Living la Vita Dolce & Gabbana
“CIAO! CIAO!” It's lunchtime in Milan, Italy, when most Milanese traditionally settle into a nice plate of risotto. But inside the Dolce & Gabbana flagship store on Via della Spiga, the mood is frantic, with shoppers young and old slapping down credit cards for the label's signature $2,900 pin-striped pantsuits and $3,500 fur-trimmed coats. It seems there are not enough salespeople to handle the traffic, so Alberto Addis, the store's visual merchandiser, is lending a hand, greeting two women who have wandered past the acres of shiny black-glass walls and Murano-glass chandeliers into the leopard-print VIP room. They're in search of a $23,200 shimmering Swarovski crystal–covered dress that's been photographed in all the fashion magazines. The problem is, the dress has been sold. Addis slides open a leopard-print panel to display a full-length, polar-white Mongolian lamb coat ($10,260) that might please instead. No, no, they want the dress. He hands them off to the manager.

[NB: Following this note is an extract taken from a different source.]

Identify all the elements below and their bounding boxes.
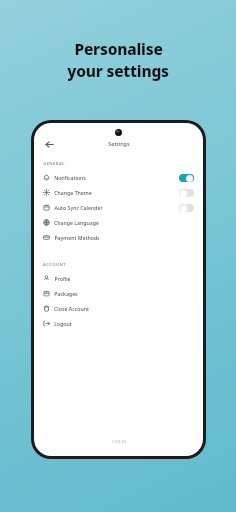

Back out in the store, two teenage girls are carefully sizing up a pair of jeans with broadtail patch pockets. “Ciao !” Addis says when he spots them. He doesn't know them per se, but he quickly explains that the friendliness is part of the Dolce & Gabbana strategy. “ Other designers, they are very snob. Dolce and Gabbana are never snob,” he says. “They are friendly. Ciao! Ciao!”
Even after 20 years in business, Domenico Dolce (the shorter, bald one) and Stefano Gabbana (tall and angular) remain incredibly accessible. Although their company boasts wholesale revenues of more than $1 billion and both designers live in splendor in the same central Milan building, Stefano on the sixth floor, Domenico on the fifth—never mind the houses in Roquebrune, France, and in Stromboli and Portofino, Italy—Dolce and Gabbana live what they consider an “approachable” life. Gabbana, 43, still rides around his native Milan on a Vespa (albeit a leopard-print one). And Dolce, 47, who hails from a small town near Palermo, Sicily, still walks to work every day. One even gets the sense that they remain starstruck by the celebrities who wear their clothes—although they readily admit they have Madonna on speed dial.
“The boys”—as they are referred to affectionately in fashion circles—met at a Milan nightclub in 1982. It was at a moment when, thanks to Giorgio Armani, Italian fashion had come of age. Dolce, who comes from a family of well-established tailors, had been hankering for a job in Armani's design studio. When that did not happen, he went to work for a relatively unknown designer named Giorgio Correggiari and got his new boyfriend a job too. But they had bigger dreams than just working behind the scenes at a small company. They saw the success of Armani and Versace, and they wanted a piece of that glamour too. Eventually, they decided to go for it and start their own business, with a little help from Dolce's family company, Dolce Saverio.